E’ con la legge 257/1992 che in Italia è stata decisa la messa al bando dell’amianto attraverso un particolare programma di dismissione con il quale dal successivo 1994  è stata vietata l’estrazione, l’importazione, la commercializzazione e la produzione anche dei prodotti contenenti questo materiale ed è stata  istituita anche una Commissione Nazionale Amianto.
Per quanto riguarda invece l’esposizione all’amianto per motivi professionali, sono stati creati appositi trattamenti assicurativi per i lavoratori colpiti da malattie legate all’amianto con una specifica normativa sui controlli preventivi oltre che periodici.

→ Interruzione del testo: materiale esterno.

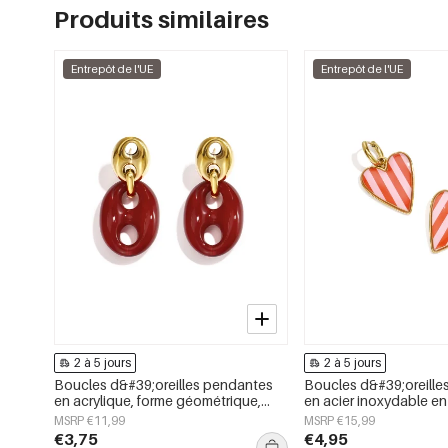
Produits similaires
Entrepôt de l'UE
Entrepôt de l'UE
2 à 5 jours
2 à 5 jours
Boucles d&#39;oreilles pendantes
Boucles d&#39;oreille
en acrylique, forme géométrique,
en acier inoxydable en
collection simple et décontractée
cœur, collection Daily 
MSRP €11,99
MSRP €15,99
pour femmes
pour femmes
€3,75
€4,95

Le norme di riferimento sono, tra le altre, il DPR 1124/1965 ed il D.lgs. 277/91 quest’ultimo  abrogato nel 2006 con l’introduzione, nell’ambito del d.lgs. 626/94 sulla sicurezza sui luoghi di lavoro (confluita ora nel Testo Unico in materia di sicurezza sul lavoro), di un apposito titolo dedicato proprio alla “protezione dei lavoratori contro i rischi connessi all’esposizione all’amianto” in cui si indicando quelle attività  maggiormente a rischio e gli obblighi a carico dei datori di lavoro. Quest’ultimi devono indagare sulla possibile presenza dell’amianto sul luoghi di lavoro e valutarne preventivamente i possibili rischi adottando nel contempo tutte le misure adeguate e necessarie  per eliminare o comunque ridurre i pericoli. In ogni caso l’esposizione non deve superare i limiti fissati per legge e se è necessario proseguire l’attività lavorativa anche in caso di esposizione oltre i limiti, il datore deve predisporre e fornire ai lavoratori tutte le protezioni adeguate.

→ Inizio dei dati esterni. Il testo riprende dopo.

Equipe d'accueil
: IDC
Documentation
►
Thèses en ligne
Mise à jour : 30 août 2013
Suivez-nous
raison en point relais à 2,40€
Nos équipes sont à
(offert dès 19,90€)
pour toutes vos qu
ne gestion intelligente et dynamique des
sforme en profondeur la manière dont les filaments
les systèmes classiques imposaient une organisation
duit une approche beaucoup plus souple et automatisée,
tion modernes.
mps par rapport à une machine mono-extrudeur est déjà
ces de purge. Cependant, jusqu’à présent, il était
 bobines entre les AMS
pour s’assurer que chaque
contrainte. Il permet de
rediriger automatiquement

La rimozione dell’amianto può essere eseguita soltanto da soggetti iscritti in un apposito albo e prima dell’inizio della bonifica deve essere data la comunicazione all’organo di vigilanza competente per territorio.

IL PUNTO DI VISTA MEDICO

In cosa consiste il rischio amianto?

 Come ormai ampiamente risaputo le coperture di ondulato ETERNIT sono a base di amianto; altrettanto risaputo è che l’amianto rilascia microfibre nell’ambiente qualora i manufatti contenenti detta sostanza non sono perfettamente integri. Dopo parecchi anni dalla istallazione l’evento non è infrequente data l’usura da eventi atmosferici. Il danno alla salute è provocato dalle fibre stesse che respirate si vanno a fissare prevalentemente nell’apparato respiratorio e specificatamente nella pleura (membrana che riveste i polmoni )ma anche nel peritoneo ( membrana che riveste i visceri addominali). In questo caso sembra che i lavoratori venissero a contatto diretto con l’amianto in fase di lavorazione. L’azione della fibra sui tessuti nel tempo (anche lungo, anche dopo la interruzione della esposizione) può sviluppare il MESOTELIOMA, tumore particolarmente maligno e a tutt’oggi ancora scarsamente curabile anche se recentemente sono a disposizione farmaci chemioterapici più efficaci che in passato.
Il mesotelioma pleurico, forma più frequente, e il meno frequente il mesotelioma peritoneale, sono malattie tipicamente professionali e a riguardo sono stati erogati molti risarcimenti a lavoratori (o loro congiunti) deceduti per la malattia . L’utilizzo prevalente dell’amianto è come coibentante. Purtroppo anche le persone non esposte per motivi professionali possono essere contaminate dalle fibre, basta essere nelle vicinanze di una fonte.Un esempio tipico di diffusione della malattia e quello che riguarda le mogli dei lavoratori esposti all’amianto che hanno contratto la malattia perchè negli anni hanno sempre accudito le tute da lavoro dei propri mariti intrise di fibre, inalandole. Non infrequente il caso che entrambe i coniugi hanno sviluppato la malattia .La legge ha vietato l’uso dell’amianto da vari anni, ma ancora siamo circondati da fonti di amianto!